Deraa has become a lesson for Syrians
The tragic situation in Deraa confirms that the Syrian authorities aren't seeking to end the protests in the town, but to make it a lesson and an example for all other protesters throughout the country, observed the columnist Abdulrahman al Rashid for the pan-Arab Asharq al Awsat daily.
All reports seem to support this theory. The situation in the small town is precarious, with dead bodies in the streets and many wounded left without medical care. Hundreds of young men have been taken into custody. Water, electricity and all access to food and medicine have been cut off.
"The Syrian regime is mistaken. With all the sympathy it has sparked among the Syrian people, this marginal border town could prove to be the Achilles' heel to its strong command in Damascus."
The ongoing events in Deraa have incited waves of protest and condemnation across Syria and the Arab world. The regime's aim is to crush the town's people, although official statements insist that protesters in Deraa are a just few infiltrators.
We are aware that the Syrian authorities are waging a battle of survival. But if the regime is to survive the deluge of change coming its way, it will have to ease its grip on the country. A vast reform programme must be announced. Only then would the regime stand a chance to repair what it has itself destroyed.
New Egyptian political stance is neutral
The long-awaited and much-debated Egyptian-engineered accord between feuding Palestinian factions is now a reality that did not fail to surprise, observed the columnist Daoud al Sharyan in Al Hayat daily.
There is no doubt that the political developments that are taking the Arab region by storm drove the Palestinians to review their conflict. But, more likely, it was the new direction in Egyptian policy towards the Palestinian situation that drove the factions into motion. Cairo is now demonstrating more openness towards Hamas, especially since Palestinian internal dissent affects its national security. Therefore, Egypt is seeking to end the discord at its borders.
The crucial development that the accord embodies cannot be interpreted as a result of the regressing Syrian role. Rather, it is evidence of the revival of the old Egyptian diplomacy. Washington's reaction allows for such an explanation. Despite the White House's reiteration of its traditional attitude towards Hamas, it didn't reject the agreement.
"The Egyptian role under former president Mubarak contributed to the perpetuation of the disagreement between the Palestinian Authority and Hamas. Instead of being a mediator, Egypt took the role of accomplice."
However, it looks as if the new command in Cairo has decided to remain at equal distance to all parties and to return to its traditional neutral position.
Nato must take Libyan battle more seriously
The Libyan crisis has once again reached a standstill amid increasing defiance by the Qaddafi regime against Nato and the world, wrote Mazen Hammad in the Qatari Al Watan daily.
Colonel Qaddafi's son, Seif al Islam, has vowed never to surrender, not even if the raids went on for 40 years.

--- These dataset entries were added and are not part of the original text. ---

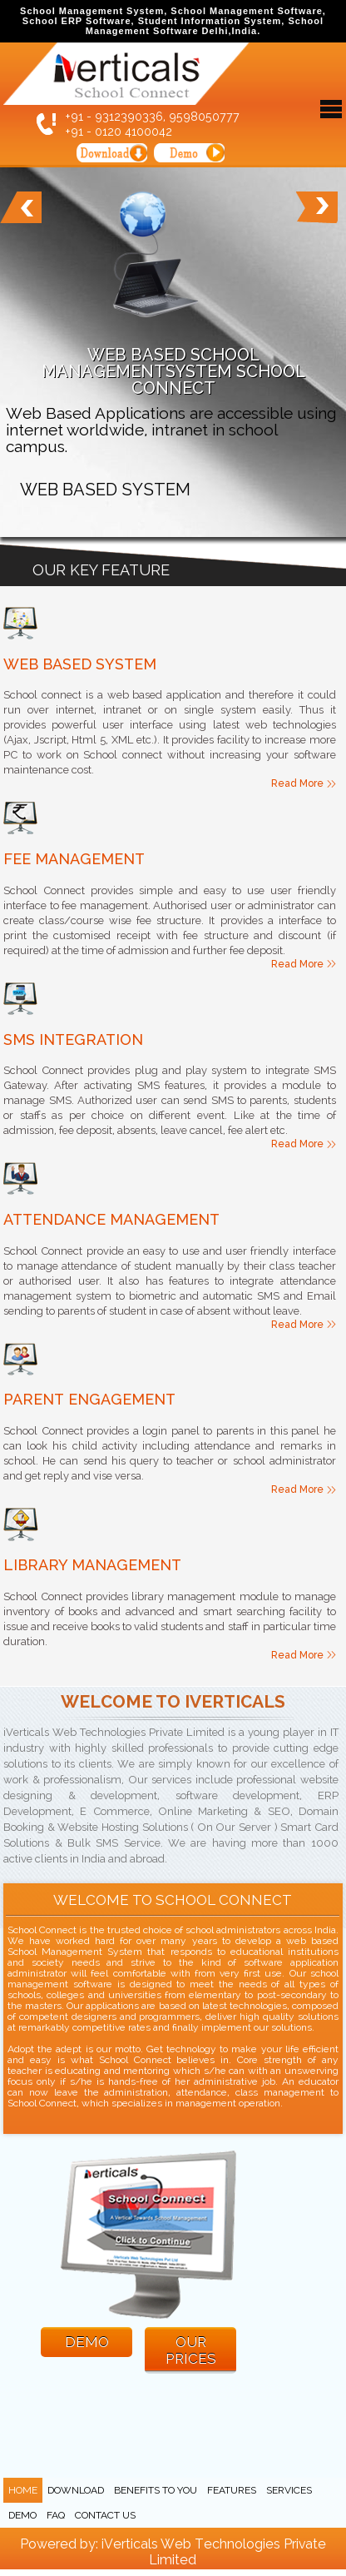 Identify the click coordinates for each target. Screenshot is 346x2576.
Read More (297, 783)
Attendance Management (111, 1219)
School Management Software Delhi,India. (205, 26)
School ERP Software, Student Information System (151, 21)
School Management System (92, 11)
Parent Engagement (89, 1399)
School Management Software (246, 11)
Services (289, 2490)
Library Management (92, 1565)
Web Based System (79, 664)
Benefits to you (155, 2490)
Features (231, 2490)
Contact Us (105, 2515)
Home (22, 2490)
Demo (22, 2515)
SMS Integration (73, 1039)
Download (75, 2490)
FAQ (56, 2515)
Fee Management (74, 859)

As unrealistic as such rhetoric is, it does nonetheless reflect a blatant disregard towards Nato and the international community. This must prompt the western alliance to change its strategy in dealing with the colonel and his family.
Although the Libyan regime has raised the bar of challenge, the Nato command has shown no inclination to change its policy.
"Seif al Islam's threat proves that the departure of the regime will not be speedy as most observers thought. The current developments in Libya will certainly lead to the segmentation of the country into an east Libya with Benghazi as its capital and a west Libya with Tripoli as a capital."
Nato forces are required to heed the cries of the rebels and the civilians whose casualties are estimated at 10,000. An immediate return to the UN Security Council is required, not to impose vain sanctions on the Libyan regime, but to expand and facilitate the mobility granted to the alliance, which would permit for intensified air raids against Col Qaddafi's bases.
Israel fearful of the changes in the region
With the accord between Fatah and Hamas, Israel is starting to feel the results of the toppling of Egypt's former president Hosni Mubarak, wrote the columnist Samih Saab in the Lebanese newspaper Annahar.
There has been talk of a permanent re-opening of the Rafah crossing in a clear Egyptian effort to start a new page with all of the region's states, including Iran.
These developments prove that Israel's discomfort towards the removal of Mr Mubarak was justified. They confirm that the wave of protests in the Arab world is bound, sooner or later, to reach the shores of Israel and affect its future. Israel's main concern at the moment is that the effects of protests don't spill into its territories.
The accord between Hamas and Fatah was a direct result of the change in Egypt and it succeeded in frightening Israel's leaders.
The Israeli president, Shimon Peres, saw the accord as a fatal error that would deter the establishment of a Palestinian state, while the prime minister Benjamin Netanyahu gave President Abbas a choice between peace with Israel and peace with Hamas.
The more pro-Palestinian positions the wave of change produces, the bigger the Israeli fear will become of this new force taking shape in the region.